AI, or artificial intelligence, has been one of the buzziest words in tech for the last few years. While many Sci-Fi movies of old pictured AI as actual humanoid robots (or as little Haley Joel Osment’s), the actual function of AI is quite different. Using machine learning, AI provides computers the ability to not only learn, but improve their functions and programming from experience without being explicitly told to do so. Whereas algorithms follow a set of steps and directions, AI uses patterns in data to make predictions and improve on past experiences. Where algorithms have “if this then that” scenarios (if you choose red as your favorite color the computer will provide you with pictures of red clothing items), AI actually learns from the choices you’re making (if you choose to watch Narcos on Netflix, they may suggest you watch Ozark or Breaking Bad next.)
Naturally, people across industries have been using AI to tackle complex problems that they face. From media buying to predicting the next piece of content on a YouTube queue, AI is at the forefront of solving some of the world’s greatest problems. It’s no wonder that many have turned to machine learning to see if it is the next big innovation in the fight against climate change.
Climate Change AI is an organization formed by volunteers from academia and industry who believe in using machine learning, where it is relevant, to help tackle the climate crisis. They recently published a research paper detailing a number of ways that machine learning and artificial intelligence could assist in reversing the effects of climate change. From how we get our electricity to how to manage forest fires, AI’s capabilities seem endless. And while machine learning can really benefit things like climate change models or monitoring bio-diversity, it still lacks the ability to do the thing that most climate change scientists and activists believe to be the most important of all: actually reducing carbon emissions to reverse the damaging effects of climate change.
It’s all well and good if we can use AI to manage epidemics, but if the root cause of global pandemics is linked to the side effects of climate change itself, modeling and managing quicker is just a band-aid on a bigger problem. It’s wonderful if we can use these technologies to assist in precision farming to manage weeds and other pests from ruining our food supply, but it means nothing if chemicals continue to be dumped on the soil, disrupting the soil’s ecosystem and in turn pumping CO2 into the sky. Climate-positive construction materials can be created using AI (as cement and other building materials account for 10% of all global GHG emissions), but if we don’t reign in construction that will be more detrimental to the environment after building due to the amount and types of energy it consumes, the problem isn’t gone, it’s just repackaged.

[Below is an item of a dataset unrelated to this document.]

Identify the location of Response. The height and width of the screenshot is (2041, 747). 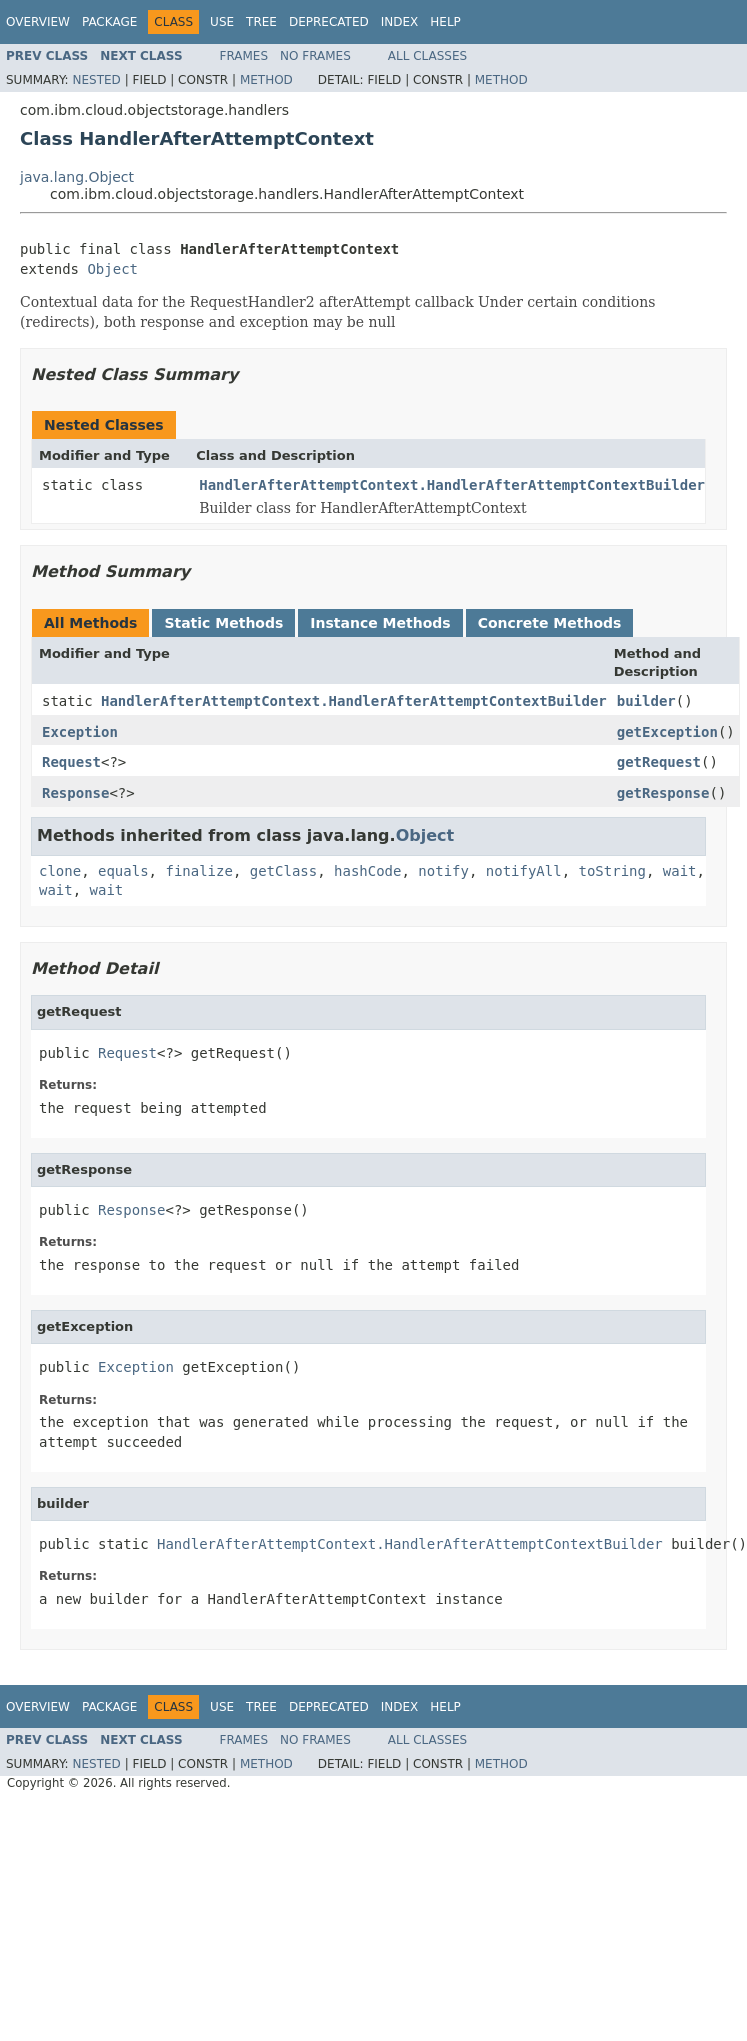 (75, 793).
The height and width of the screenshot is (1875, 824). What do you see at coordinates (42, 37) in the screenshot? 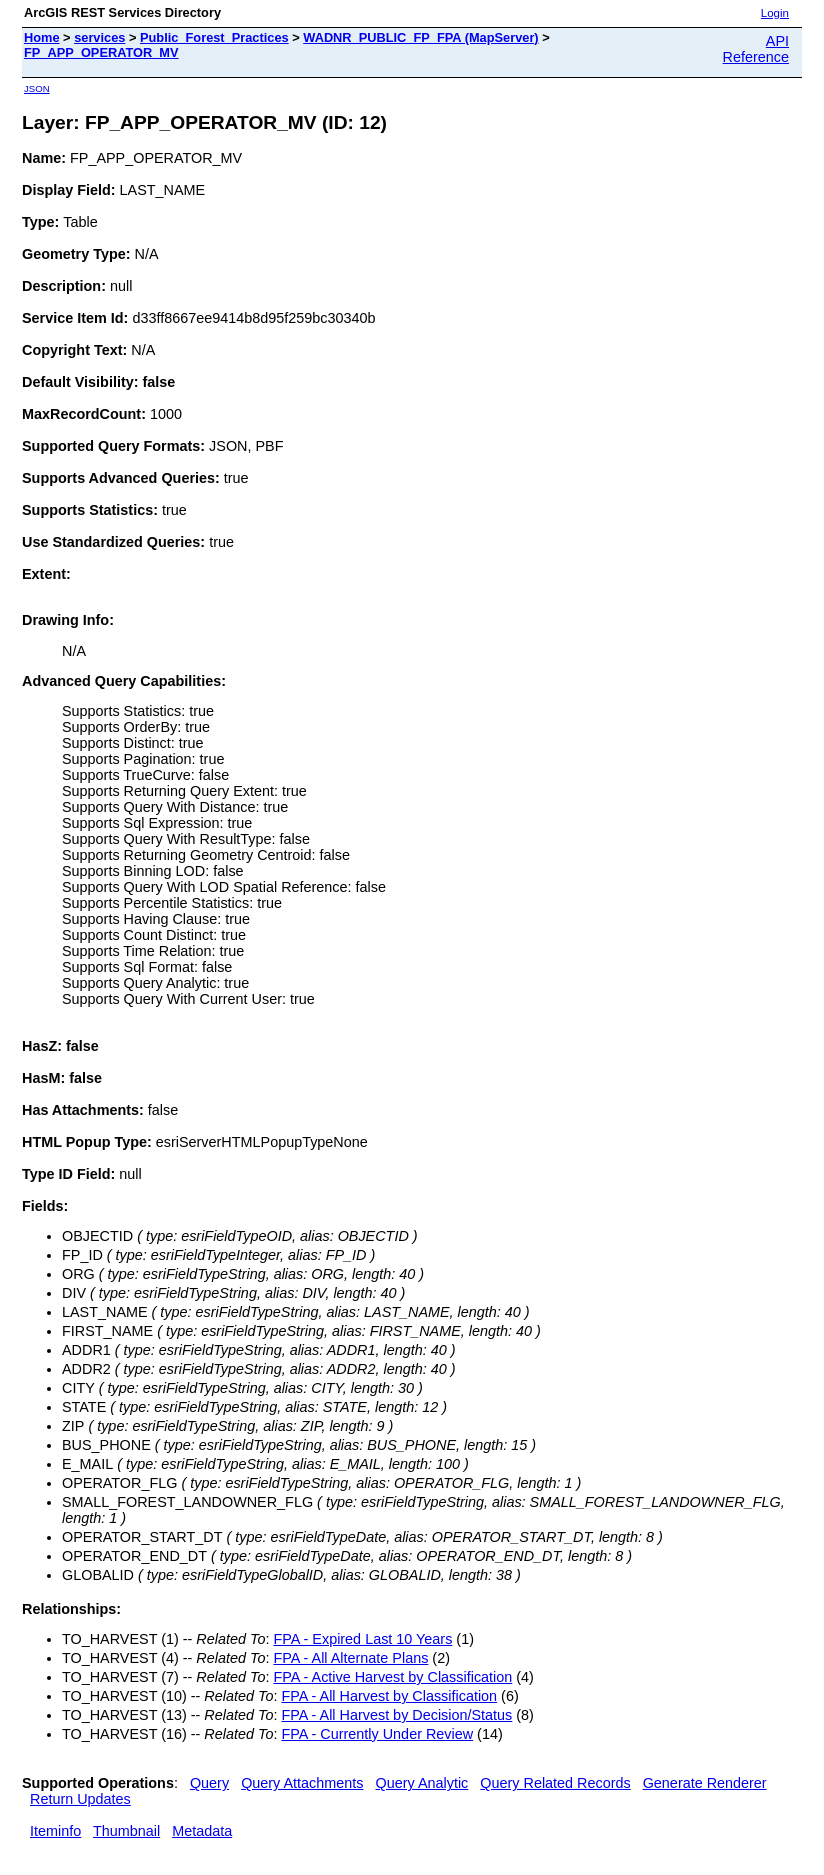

“Technology alone is not enough,” write the paper’s authors. “Technologies that would reduce climate change have been available for years, but have largely not been adopted at scale by society. While we hope that ML will be useful in reducing the costs associated with climate action, humanity also must decide to act.”
And how should we act? By reducing our carbon footprint, whether it’s direct air capture (DAC) technologies that capture CO2 in the atmosphere (AI can help with quickly identifying these materials), or even by using AI to plant trees (Arlitix has software that was developed to manage greenhouse but could easily pivot to managing national forests and assisting in AI replanting, release plant nutrients, or even catch deforesting arsonists before they act).
We should always remember that AI only works when a problem is identified, like “I want to model quickly how much energy a city needs in a year “or “I want to watch the best movies on the Internet based on my interests.” Once those points are identified, then software solutions can be written and begin solving problems at rates faster than the human brain. If we want AI to work with combating the effects of climate change, we need to ask ourselves, how can we really reverse the damage, and what can AI actually do to help reverse the damage instead of adapting to the problems that were already created.